At 24mm the distortion characteristic is neutral before turning into very pronounced
pincushion distortion beyond. All in all one of the worst performances here.
Move the mouse cursor over the focal length text marks below to observe the respective distortion
The chart above has a real-world size of about 120x80cm.
The AF-S 18-200mm DX is a reduced image frame (APS-C) lens so vignetting is far
more pronounced compared to full frame lenses. Typical for standard zooms the
vignetting is worst at 18mm @ f/3.5 where it exceeds 1EV in the image corners.

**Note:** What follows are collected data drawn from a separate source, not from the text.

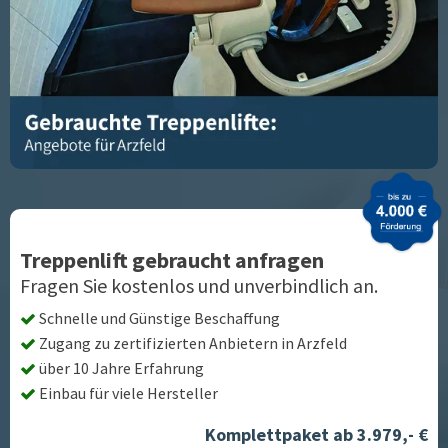
Treppenlift gebraucht anfragen
Fragen Sie kostenlos und unverbindlich an.
Schnelle und Günstige Beschaffung
Zugang zu zertifizierten Anbietern in
Arzfeld
über 10 Jahre Erfahrung
Einbau für viele Hersteller
Komplettpaket ab 3.979,- €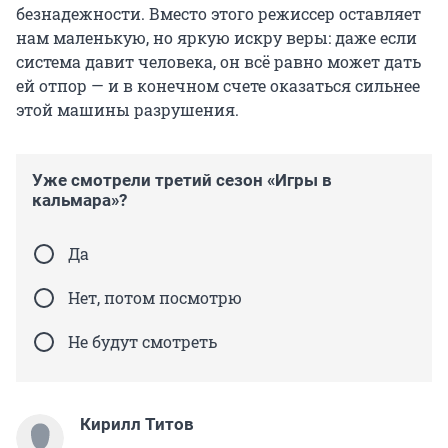
безнадежности. Вместо этого режиссер оставляет
нам маленькую, но яркую искру веры: даже если
система давит человека, он всё равно может дать
ей отпор — и в конечном счете оказаться сильнее
этой машины разрушения.
Уже смотрели третий сезон «Игры в
кальмара»?
Да
Нет, потом посмотрю
Не будут смотреть
Кирилл Титов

Stopping down to f/5.6 is a good idea here. The situation eases significantly
in the middle range before increasing again towards 200mm. The amount of vignetting
is relatively modest here even at wide-open aperture.
Typical of extreme zooms the resolution varies significantly across the zoom range.
At 18mm the center performance is excellent whereas the borders follow
quite a bit behind. At f/5.6-f/11 the border performance is very decent including
good extreme corners. The sweet spot of the lens is around 24-50mm with an
excellent center and much improved borders. At 100mm the lens showed a
rather pronounced performance drop at wide-open aperture - the center performance
is still very fine here but the borders were very soft. However, stopping down to f/8
helps to resolve the issue. At 200mm the resolution figures are pretty decent again.
The lens showed quite pronounced field curvature and high residual spherical aberrations
(focus shift when stopping down) at the wide end of the zoom range.
Below is a simplified summary of the formal findings. The chart shows line widths
per picture height (LW/PH) which can be taken as a measure for sharpness.
If you want to know more about the MTF50 figures you may check out the corresponding
Chromatic Aberrations (CAs)
Chromatic aberrations (color shadows at harsh contrast transitions) are relatively
well controlled for such a zoom lens. Nonetheless they can be visible in many
scenes with an average CA pixel width of around 1px regardless of the focal
length except at 100mm.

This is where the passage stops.